[Stored data]

● ● ● ● ●

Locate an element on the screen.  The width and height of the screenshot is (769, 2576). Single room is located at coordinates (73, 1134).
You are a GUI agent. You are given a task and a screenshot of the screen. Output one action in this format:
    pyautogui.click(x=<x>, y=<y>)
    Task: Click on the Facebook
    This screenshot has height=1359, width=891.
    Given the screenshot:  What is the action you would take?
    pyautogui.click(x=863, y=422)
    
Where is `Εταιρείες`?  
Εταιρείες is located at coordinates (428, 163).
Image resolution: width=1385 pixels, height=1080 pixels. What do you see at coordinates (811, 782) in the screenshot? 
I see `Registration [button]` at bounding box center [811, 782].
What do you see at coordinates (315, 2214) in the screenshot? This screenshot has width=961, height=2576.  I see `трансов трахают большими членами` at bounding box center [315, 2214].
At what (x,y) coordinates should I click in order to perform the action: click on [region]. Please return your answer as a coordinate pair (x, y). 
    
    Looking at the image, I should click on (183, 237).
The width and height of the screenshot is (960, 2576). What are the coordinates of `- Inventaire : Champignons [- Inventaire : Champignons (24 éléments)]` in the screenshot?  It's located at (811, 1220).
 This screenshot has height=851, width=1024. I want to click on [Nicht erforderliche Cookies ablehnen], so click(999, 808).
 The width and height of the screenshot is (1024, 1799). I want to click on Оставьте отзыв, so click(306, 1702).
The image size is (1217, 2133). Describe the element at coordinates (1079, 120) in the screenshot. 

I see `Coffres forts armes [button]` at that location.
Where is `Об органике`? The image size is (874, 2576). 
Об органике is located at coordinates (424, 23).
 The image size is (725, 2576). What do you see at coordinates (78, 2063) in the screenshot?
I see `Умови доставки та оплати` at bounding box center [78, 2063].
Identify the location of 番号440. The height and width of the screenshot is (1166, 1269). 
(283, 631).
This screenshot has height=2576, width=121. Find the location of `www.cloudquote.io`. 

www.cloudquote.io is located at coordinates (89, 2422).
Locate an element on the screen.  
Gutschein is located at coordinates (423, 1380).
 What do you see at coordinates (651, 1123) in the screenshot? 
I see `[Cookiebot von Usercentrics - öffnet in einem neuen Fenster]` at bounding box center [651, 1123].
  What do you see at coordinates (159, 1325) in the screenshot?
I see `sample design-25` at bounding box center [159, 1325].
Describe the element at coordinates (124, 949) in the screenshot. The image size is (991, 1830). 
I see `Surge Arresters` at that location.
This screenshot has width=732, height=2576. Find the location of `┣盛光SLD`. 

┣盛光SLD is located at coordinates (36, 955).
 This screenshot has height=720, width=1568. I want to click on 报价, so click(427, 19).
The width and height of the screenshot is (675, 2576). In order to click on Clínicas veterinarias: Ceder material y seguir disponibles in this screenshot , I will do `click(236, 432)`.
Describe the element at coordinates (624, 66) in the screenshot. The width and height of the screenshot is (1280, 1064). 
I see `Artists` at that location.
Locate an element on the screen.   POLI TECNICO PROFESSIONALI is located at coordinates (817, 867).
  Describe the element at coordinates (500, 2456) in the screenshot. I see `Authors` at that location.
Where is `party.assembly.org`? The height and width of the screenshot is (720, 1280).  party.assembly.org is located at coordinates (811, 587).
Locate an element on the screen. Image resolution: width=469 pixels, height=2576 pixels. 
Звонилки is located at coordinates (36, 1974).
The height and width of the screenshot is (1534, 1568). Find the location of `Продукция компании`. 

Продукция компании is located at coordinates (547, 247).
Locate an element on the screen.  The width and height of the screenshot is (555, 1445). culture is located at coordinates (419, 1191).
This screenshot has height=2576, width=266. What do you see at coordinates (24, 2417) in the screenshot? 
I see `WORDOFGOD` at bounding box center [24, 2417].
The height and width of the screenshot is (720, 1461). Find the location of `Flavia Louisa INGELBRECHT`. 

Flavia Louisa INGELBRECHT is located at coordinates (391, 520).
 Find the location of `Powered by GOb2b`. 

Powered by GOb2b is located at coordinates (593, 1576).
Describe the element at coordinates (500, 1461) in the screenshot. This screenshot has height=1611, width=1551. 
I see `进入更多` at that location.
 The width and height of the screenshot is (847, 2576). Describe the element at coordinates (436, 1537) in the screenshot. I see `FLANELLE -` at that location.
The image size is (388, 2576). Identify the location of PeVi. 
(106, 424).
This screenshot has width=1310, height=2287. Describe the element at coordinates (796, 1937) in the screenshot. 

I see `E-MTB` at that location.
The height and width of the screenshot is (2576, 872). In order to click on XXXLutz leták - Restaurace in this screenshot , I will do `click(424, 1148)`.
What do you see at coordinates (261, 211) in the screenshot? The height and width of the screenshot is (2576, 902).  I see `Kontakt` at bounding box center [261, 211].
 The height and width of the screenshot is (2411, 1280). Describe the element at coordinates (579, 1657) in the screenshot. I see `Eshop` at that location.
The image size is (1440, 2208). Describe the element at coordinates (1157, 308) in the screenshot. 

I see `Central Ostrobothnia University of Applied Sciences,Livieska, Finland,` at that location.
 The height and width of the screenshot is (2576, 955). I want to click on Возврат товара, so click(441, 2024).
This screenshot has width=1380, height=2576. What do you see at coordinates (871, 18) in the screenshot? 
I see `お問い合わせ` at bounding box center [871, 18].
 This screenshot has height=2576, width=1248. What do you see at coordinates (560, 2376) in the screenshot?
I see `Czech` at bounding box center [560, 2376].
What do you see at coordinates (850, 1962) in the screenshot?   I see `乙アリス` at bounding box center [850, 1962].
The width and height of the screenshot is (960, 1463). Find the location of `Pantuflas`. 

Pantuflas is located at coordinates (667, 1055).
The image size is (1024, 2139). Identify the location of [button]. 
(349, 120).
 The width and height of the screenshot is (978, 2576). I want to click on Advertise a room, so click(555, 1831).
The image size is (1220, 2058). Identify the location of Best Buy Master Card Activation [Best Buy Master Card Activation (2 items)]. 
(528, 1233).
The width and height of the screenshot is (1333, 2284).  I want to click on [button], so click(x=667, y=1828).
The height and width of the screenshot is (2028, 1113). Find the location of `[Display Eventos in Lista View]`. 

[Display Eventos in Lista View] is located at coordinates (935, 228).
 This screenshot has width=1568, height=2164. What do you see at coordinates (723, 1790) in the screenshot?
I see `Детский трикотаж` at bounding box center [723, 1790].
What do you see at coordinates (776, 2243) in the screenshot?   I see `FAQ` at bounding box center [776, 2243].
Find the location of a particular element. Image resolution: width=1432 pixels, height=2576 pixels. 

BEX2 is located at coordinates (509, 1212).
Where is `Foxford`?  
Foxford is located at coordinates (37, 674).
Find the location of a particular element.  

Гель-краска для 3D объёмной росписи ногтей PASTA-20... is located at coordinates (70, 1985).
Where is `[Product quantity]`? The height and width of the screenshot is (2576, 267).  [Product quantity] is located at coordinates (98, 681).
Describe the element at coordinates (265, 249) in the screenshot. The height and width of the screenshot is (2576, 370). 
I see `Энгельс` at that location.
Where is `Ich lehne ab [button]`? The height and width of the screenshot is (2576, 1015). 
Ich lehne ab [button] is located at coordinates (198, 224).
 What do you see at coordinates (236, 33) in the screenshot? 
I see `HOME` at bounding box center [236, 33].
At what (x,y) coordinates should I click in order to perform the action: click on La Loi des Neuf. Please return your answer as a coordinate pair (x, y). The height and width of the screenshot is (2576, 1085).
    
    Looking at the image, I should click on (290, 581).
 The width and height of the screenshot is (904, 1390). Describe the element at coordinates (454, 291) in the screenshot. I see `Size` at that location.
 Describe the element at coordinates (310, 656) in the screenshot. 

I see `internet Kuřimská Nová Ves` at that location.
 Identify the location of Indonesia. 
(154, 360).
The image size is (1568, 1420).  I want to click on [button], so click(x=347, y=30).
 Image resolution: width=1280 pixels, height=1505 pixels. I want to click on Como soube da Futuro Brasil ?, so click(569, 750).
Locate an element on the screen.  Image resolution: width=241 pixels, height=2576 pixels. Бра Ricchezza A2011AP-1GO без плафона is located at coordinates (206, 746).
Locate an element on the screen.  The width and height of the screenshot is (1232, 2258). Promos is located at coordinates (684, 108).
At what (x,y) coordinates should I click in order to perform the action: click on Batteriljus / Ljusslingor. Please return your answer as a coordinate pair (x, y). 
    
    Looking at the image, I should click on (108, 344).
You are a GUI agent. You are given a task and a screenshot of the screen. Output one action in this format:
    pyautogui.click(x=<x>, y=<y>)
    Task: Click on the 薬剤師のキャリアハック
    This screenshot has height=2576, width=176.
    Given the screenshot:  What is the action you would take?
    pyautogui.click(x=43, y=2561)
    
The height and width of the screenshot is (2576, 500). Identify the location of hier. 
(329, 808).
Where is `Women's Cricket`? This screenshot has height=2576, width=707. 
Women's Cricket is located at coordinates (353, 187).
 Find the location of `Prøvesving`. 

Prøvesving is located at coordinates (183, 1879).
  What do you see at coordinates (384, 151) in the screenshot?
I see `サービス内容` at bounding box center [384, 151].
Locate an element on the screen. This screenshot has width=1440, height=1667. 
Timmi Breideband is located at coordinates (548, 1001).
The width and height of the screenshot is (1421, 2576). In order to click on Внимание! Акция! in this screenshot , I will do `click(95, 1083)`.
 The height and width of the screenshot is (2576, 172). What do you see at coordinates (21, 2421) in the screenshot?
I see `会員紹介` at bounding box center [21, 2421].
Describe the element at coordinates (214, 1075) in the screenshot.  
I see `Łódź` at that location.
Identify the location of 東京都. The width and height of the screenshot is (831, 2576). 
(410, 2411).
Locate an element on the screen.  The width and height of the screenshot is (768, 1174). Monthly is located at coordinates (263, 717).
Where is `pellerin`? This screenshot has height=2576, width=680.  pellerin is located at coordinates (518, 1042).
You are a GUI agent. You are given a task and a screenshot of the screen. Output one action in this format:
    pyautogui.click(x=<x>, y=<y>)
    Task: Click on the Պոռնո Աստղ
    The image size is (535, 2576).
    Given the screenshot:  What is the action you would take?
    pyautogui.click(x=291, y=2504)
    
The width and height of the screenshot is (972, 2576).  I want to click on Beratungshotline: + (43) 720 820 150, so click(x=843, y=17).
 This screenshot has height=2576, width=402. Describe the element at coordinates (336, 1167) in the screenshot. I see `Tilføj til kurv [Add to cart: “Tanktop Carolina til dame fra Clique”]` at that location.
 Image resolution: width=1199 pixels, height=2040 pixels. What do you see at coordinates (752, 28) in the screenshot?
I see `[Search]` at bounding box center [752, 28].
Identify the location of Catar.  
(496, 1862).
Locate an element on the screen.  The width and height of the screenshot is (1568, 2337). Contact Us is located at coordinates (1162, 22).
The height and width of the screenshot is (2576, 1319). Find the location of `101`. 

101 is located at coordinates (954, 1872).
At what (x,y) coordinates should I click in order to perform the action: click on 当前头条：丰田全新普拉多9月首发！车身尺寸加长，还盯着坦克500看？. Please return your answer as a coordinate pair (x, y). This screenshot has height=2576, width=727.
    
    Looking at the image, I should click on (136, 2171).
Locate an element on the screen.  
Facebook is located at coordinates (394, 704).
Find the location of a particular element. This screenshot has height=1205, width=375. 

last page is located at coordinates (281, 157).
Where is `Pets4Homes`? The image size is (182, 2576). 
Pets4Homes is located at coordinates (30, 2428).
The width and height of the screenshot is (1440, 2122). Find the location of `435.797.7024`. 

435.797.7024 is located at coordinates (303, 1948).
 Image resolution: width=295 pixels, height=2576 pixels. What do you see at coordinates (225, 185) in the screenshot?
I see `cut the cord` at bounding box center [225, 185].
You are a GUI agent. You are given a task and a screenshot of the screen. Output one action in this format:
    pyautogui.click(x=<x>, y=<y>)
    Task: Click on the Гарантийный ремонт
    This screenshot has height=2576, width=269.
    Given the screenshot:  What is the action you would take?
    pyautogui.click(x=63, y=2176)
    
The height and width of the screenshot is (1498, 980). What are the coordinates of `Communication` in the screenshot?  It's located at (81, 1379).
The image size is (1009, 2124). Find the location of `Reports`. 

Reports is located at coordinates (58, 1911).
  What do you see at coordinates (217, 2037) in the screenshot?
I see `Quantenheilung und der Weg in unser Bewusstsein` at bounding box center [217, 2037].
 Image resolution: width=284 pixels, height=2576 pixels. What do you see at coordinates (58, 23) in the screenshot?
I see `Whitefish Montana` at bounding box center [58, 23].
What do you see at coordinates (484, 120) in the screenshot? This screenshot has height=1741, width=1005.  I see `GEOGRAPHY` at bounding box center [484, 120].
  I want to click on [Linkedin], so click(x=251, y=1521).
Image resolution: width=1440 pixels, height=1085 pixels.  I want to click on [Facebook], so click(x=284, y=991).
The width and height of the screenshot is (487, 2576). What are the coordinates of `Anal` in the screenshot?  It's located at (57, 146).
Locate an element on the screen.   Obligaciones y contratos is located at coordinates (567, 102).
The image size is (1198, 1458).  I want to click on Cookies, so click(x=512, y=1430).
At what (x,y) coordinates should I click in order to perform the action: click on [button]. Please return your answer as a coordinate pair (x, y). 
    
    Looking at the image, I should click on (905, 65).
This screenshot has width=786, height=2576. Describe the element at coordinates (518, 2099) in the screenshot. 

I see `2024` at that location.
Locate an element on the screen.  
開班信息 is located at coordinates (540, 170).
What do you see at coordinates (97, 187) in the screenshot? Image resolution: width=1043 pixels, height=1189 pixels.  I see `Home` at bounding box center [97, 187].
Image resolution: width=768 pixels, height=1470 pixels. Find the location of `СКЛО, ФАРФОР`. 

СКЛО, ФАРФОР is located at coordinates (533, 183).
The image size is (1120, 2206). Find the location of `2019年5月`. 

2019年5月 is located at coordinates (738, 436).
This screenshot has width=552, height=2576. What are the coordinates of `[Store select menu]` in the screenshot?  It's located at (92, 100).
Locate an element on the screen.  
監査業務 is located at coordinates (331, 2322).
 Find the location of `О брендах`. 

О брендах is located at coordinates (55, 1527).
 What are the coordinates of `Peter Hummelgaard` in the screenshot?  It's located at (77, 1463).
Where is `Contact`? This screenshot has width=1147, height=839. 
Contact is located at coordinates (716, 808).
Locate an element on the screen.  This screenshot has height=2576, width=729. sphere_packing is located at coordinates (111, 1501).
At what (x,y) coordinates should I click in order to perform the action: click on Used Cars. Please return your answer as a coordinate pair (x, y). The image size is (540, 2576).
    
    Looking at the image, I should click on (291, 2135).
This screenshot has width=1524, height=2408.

● ● ● ● ●

#### What you need to do
Give back every line from the beginning of the records through the line holding "This screenshot has height=1359, width=891.", exactly as it reads, and leave out the rest.

#### Response
Locate an element on the screen.  The width and height of the screenshot is (769, 2576). Single room is located at coordinates (73, 1134).
You are a GUI agent. You are given a task and a screenshot of the screen. Output one action in this format:
    pyautogui.click(x=<x>, y=<y>)
    Task: Click on the Facebook
    This screenshot has height=1359, width=891.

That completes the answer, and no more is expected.